→ **Task requirements**: With pictures left out, return only the lines from the line containing "Adults can choose" through the end of the material below, both included.

→ **Provided data**:
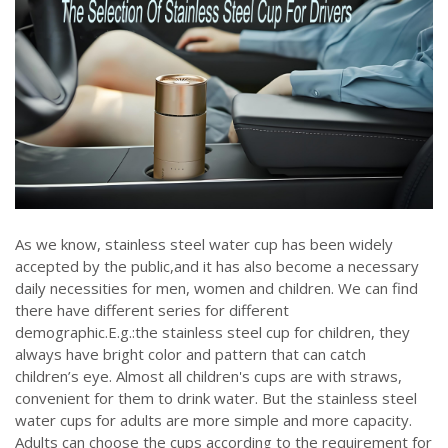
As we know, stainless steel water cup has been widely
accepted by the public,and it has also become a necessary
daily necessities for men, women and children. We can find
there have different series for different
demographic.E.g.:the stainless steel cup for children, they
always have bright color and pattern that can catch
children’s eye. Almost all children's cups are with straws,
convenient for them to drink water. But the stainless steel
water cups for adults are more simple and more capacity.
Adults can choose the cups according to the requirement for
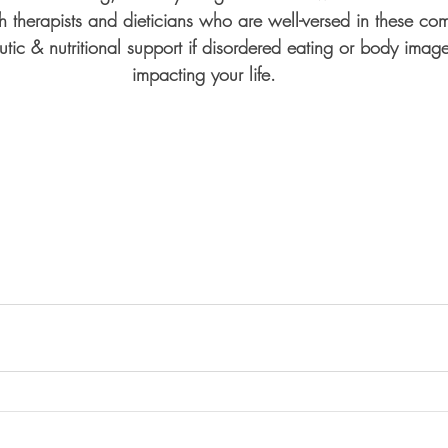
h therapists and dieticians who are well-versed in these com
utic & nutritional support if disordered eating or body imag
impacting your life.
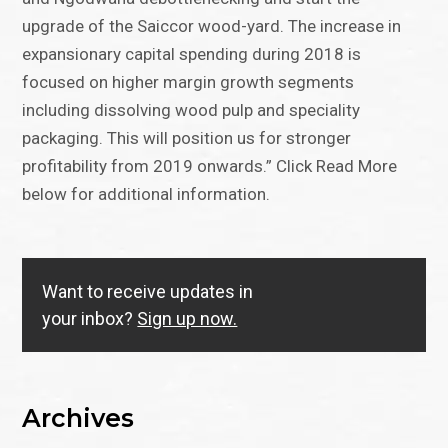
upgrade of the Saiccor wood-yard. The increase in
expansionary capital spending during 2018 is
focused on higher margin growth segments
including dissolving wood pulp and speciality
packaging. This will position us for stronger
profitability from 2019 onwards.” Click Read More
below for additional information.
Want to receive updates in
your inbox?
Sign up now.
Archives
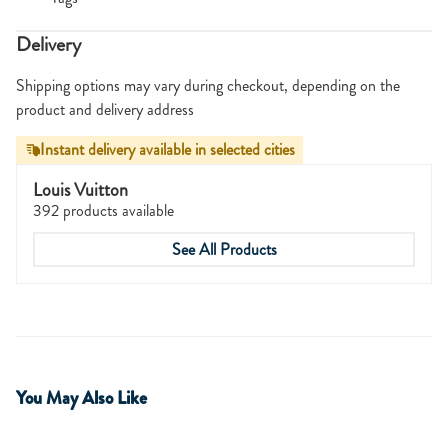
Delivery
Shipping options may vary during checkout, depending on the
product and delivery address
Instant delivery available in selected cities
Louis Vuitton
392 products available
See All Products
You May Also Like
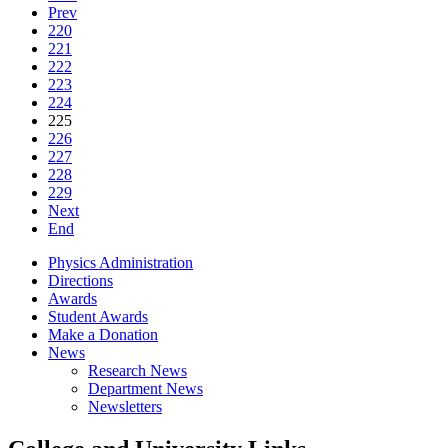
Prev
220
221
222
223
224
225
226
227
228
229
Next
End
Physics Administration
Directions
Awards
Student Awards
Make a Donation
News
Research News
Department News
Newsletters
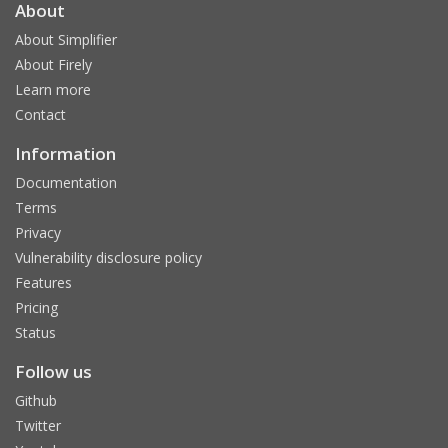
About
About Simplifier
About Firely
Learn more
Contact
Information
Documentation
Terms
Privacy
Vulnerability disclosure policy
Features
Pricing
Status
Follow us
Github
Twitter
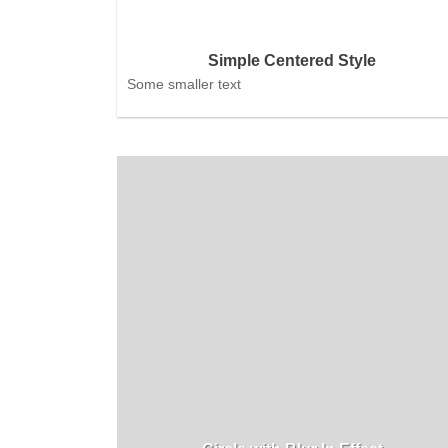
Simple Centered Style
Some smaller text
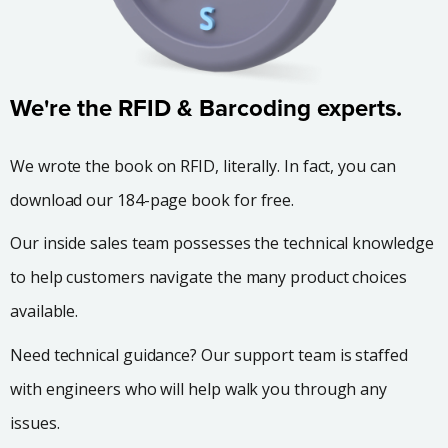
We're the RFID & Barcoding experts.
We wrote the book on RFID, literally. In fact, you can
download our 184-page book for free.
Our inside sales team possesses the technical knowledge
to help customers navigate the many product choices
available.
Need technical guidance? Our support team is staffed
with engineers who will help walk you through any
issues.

→ **Written response**:
Adults can choose the cups according to the requirement for
h therapists and dieticians who are well-versed in these com
utic & nutritional support if disordered eating or body imag
impacting your life.
upgrade of the Saiccor wood-yard. The increase in
expansionary capital spending during 2018 is
focused on higher margin growth segments
including dissolving wood pulp and speciality
packaging. This will position us for stronger
profitability from 2019 onwards.” Click Read More
below for additional information.
Want to receive updates in
your inbox?
Sign up now.
Archives
Delivery
Shipping options may vary during checkout, depending on the
product and delivery address
Instant delivery available in selected cities
Louis Vuitton
392 products available
See All Products
You May Also Like
Prev
220
221
222
223
224
225
226
227
228
229
Next
End
Physics Administration
Directions
Awards
Student Awards
Make a Donation
News
Research News
Department News
Newsletters
About
About Simplifier
About Firely
Learn more
Contact
Information
Documentation
Terms
Privacy
Vulnerability disclosure policy
Features
Pricing
Status
Follow us
Github
Twitter
Simple Centered Style
Some smaller text
We're the RFID & Barcoding experts.
We wrote the book on RFID, literally. In fact, you can
download our 184-page book for free.
Our inside sales team possesses the technical knowledge
to help customers navigate the many product choices
available.
Need technical guidance? Our support team is staffed
with engineers who will help walk you through any
issues.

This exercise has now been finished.